(Information shown Opens)
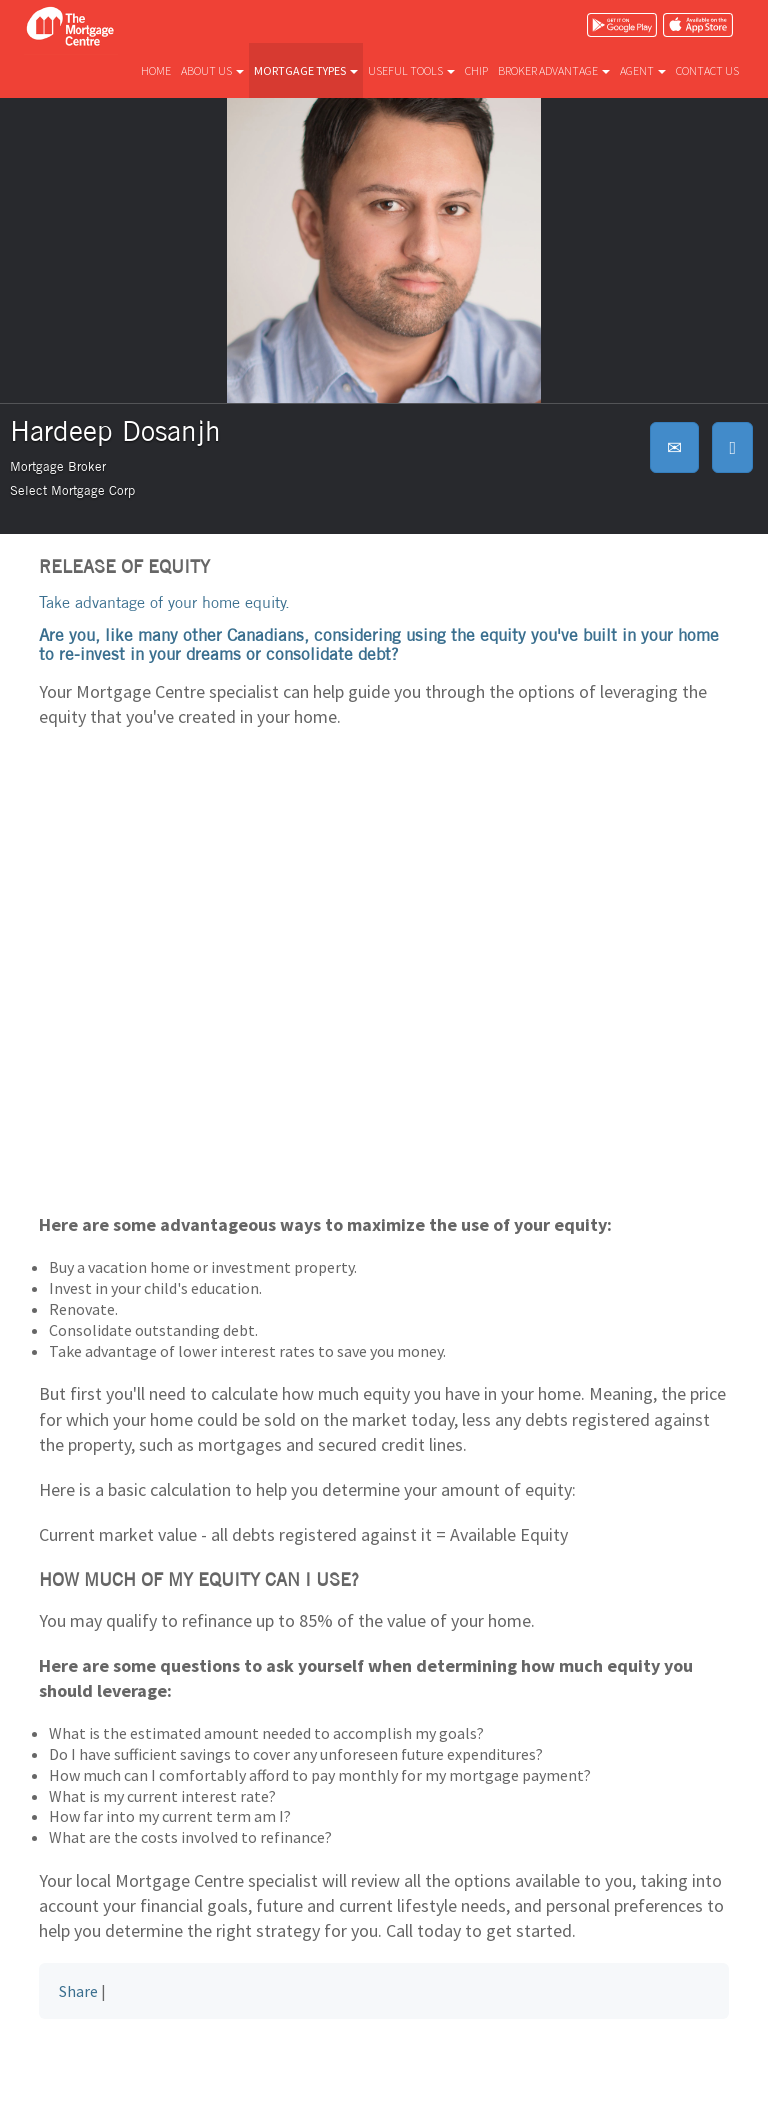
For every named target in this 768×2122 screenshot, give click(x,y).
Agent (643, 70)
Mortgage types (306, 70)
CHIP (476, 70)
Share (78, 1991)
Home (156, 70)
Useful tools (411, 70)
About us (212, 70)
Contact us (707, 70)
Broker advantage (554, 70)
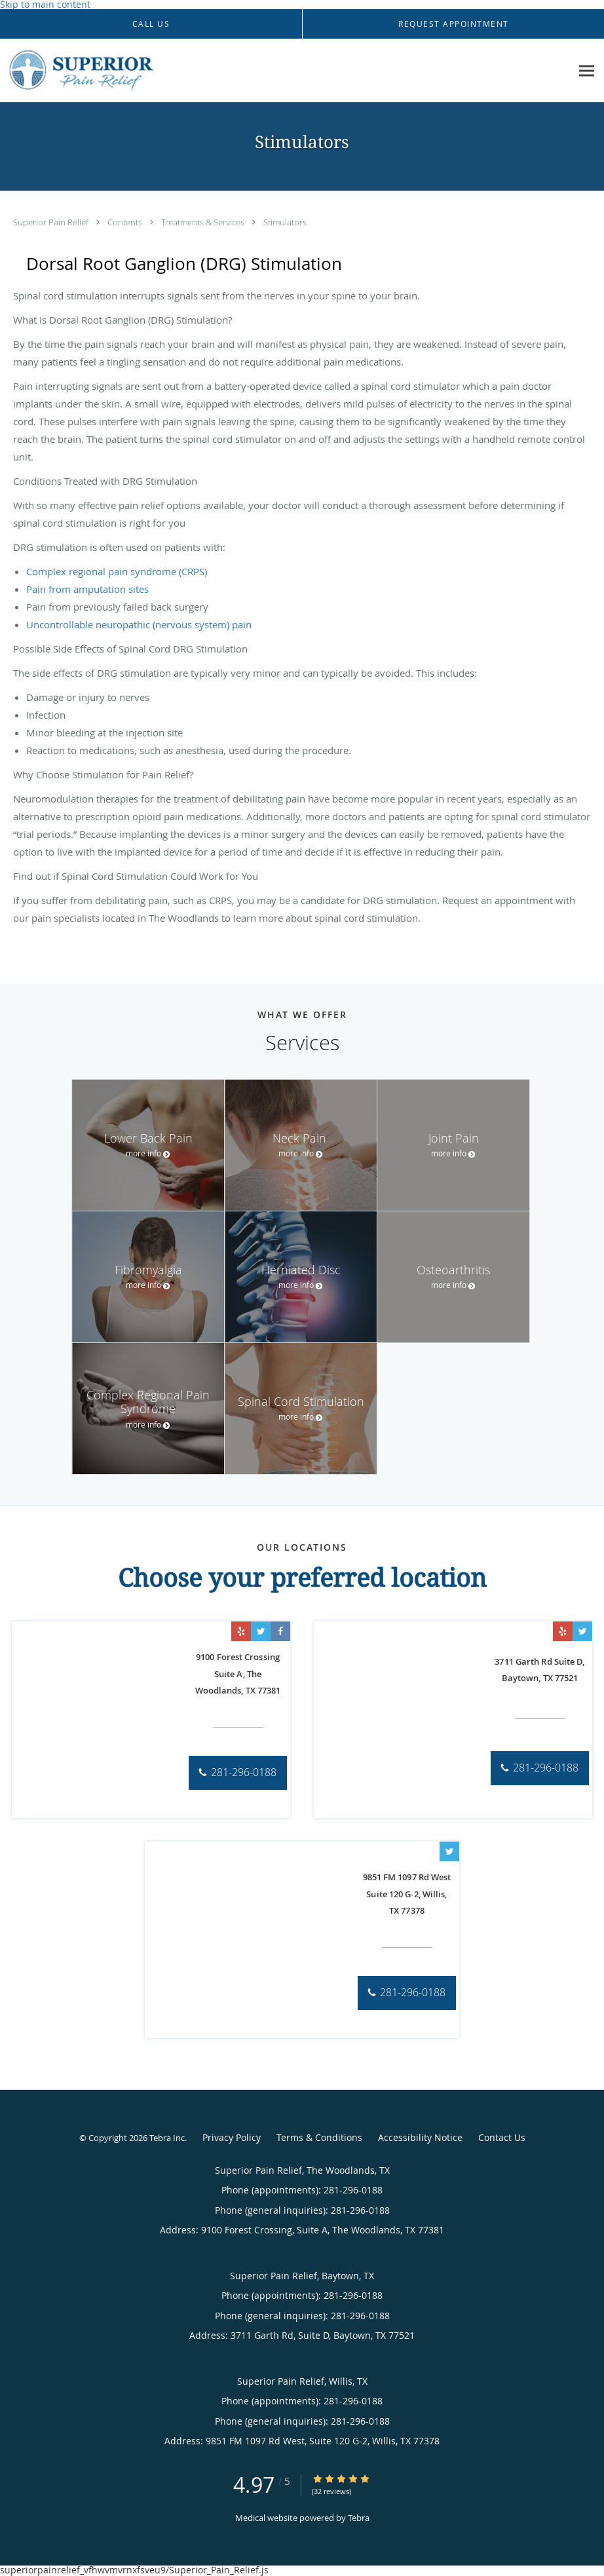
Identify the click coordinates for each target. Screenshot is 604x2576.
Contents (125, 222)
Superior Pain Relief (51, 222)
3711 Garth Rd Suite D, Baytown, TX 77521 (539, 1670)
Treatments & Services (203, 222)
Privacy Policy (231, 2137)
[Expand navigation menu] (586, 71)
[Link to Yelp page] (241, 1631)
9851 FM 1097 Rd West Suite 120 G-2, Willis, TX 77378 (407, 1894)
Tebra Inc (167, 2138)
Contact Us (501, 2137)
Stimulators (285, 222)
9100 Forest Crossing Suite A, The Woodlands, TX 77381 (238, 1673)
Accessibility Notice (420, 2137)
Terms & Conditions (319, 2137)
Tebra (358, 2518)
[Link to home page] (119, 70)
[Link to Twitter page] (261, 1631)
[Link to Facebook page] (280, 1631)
(Information shown Closes)
(Information shown Opens)
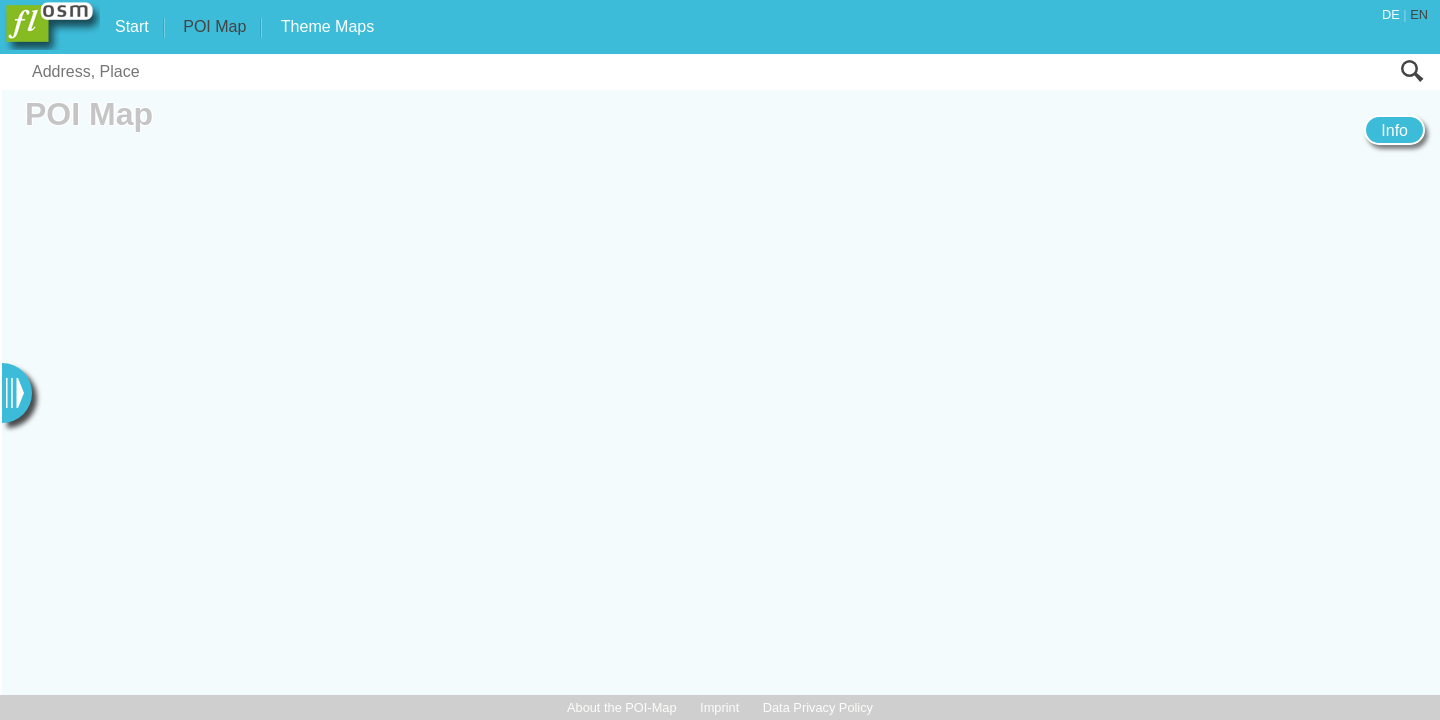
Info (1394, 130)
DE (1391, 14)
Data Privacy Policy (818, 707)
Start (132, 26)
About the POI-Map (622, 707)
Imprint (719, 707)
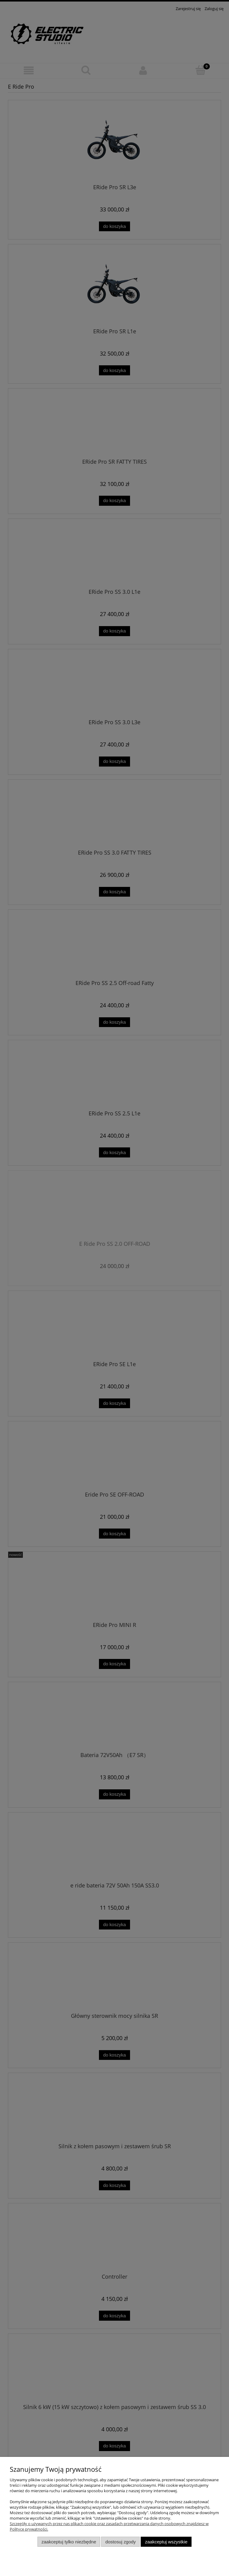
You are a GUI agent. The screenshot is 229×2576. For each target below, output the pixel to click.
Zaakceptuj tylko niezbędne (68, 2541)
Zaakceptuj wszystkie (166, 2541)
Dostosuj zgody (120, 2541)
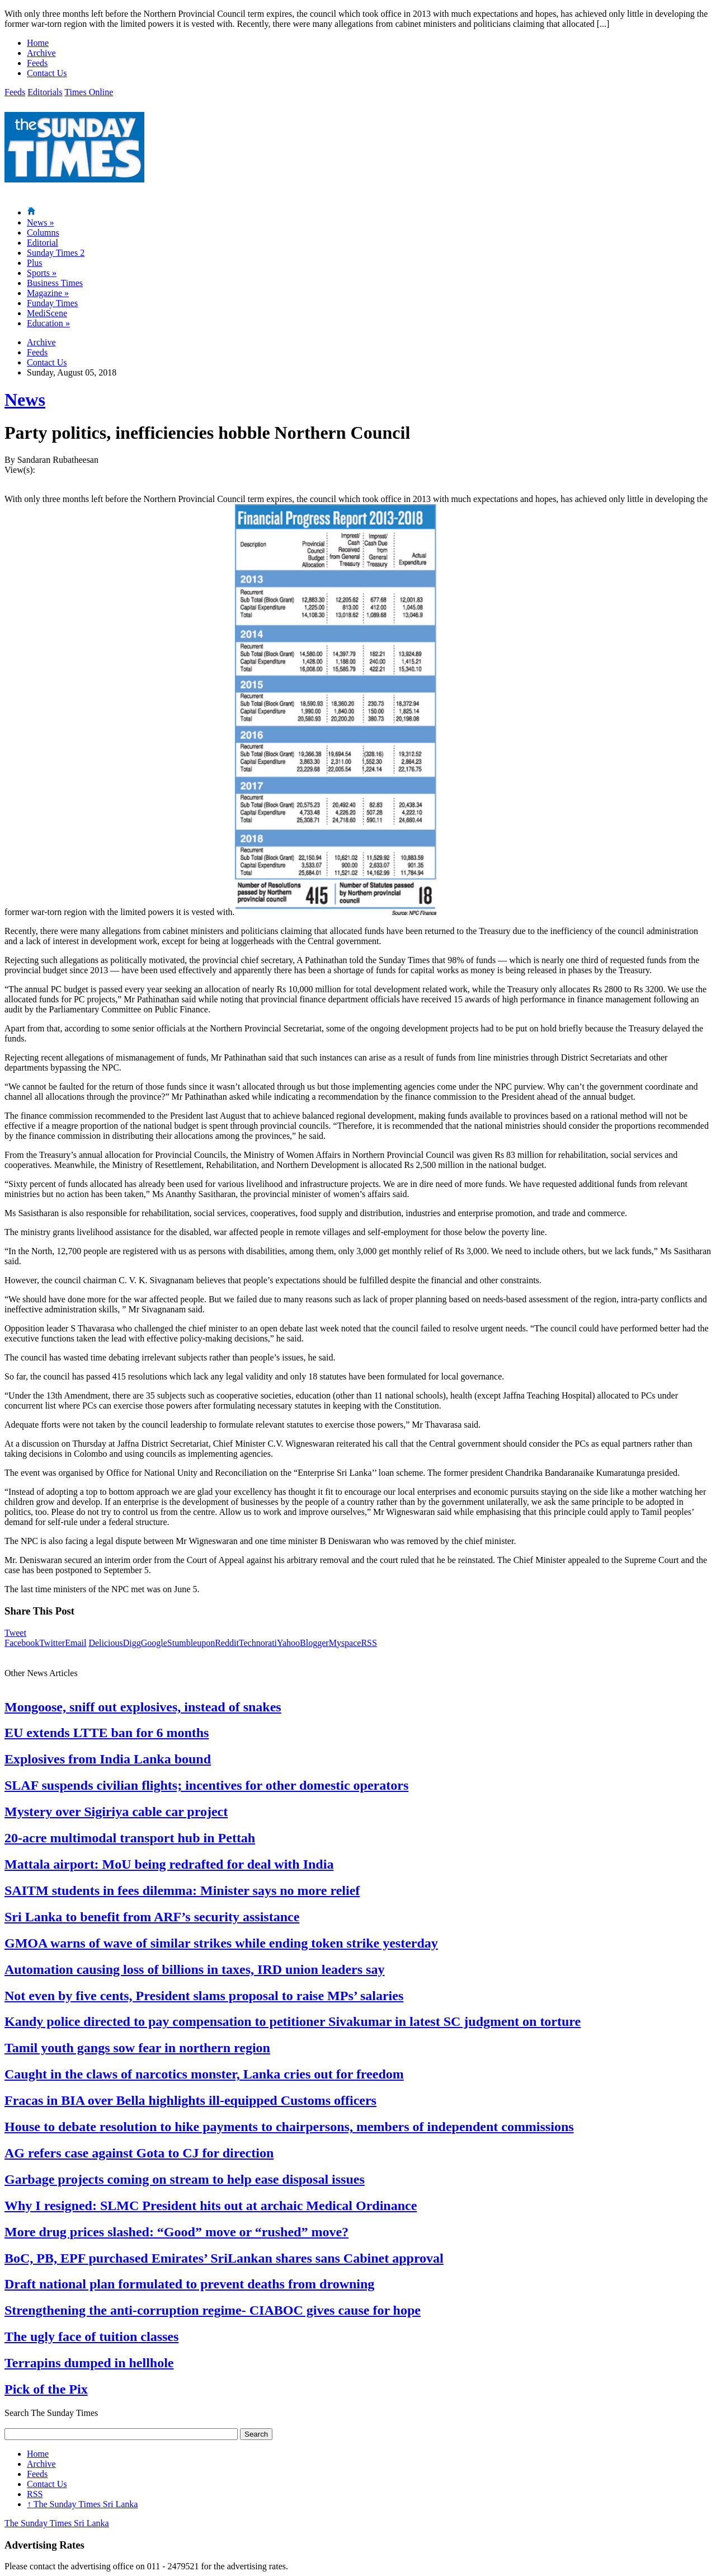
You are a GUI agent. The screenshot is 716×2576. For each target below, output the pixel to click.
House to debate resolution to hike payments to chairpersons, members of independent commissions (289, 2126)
(Information shown Closes)
- **Work to be completed**: Return, word for word, the lines of the data above from the line with "Contact Us (501, 2137)" through the line with "[Link to Facebook page] (280, 1631)", inclusive.

- **Output for this exercise**:
Contact Us (501, 2137)
Stimulators (285, 222)
9100 Forest Crossing Suite A, The Woodlands, TX 77381 (238, 1673)
Accessibility Notice (420, 2137)
Terms & Conditions (319, 2137)
Tebra (358, 2518)
[Link to home page] (119, 70)
[Link to Twitter page] (261, 1631)
[Link to Facebook page] (280, 1631)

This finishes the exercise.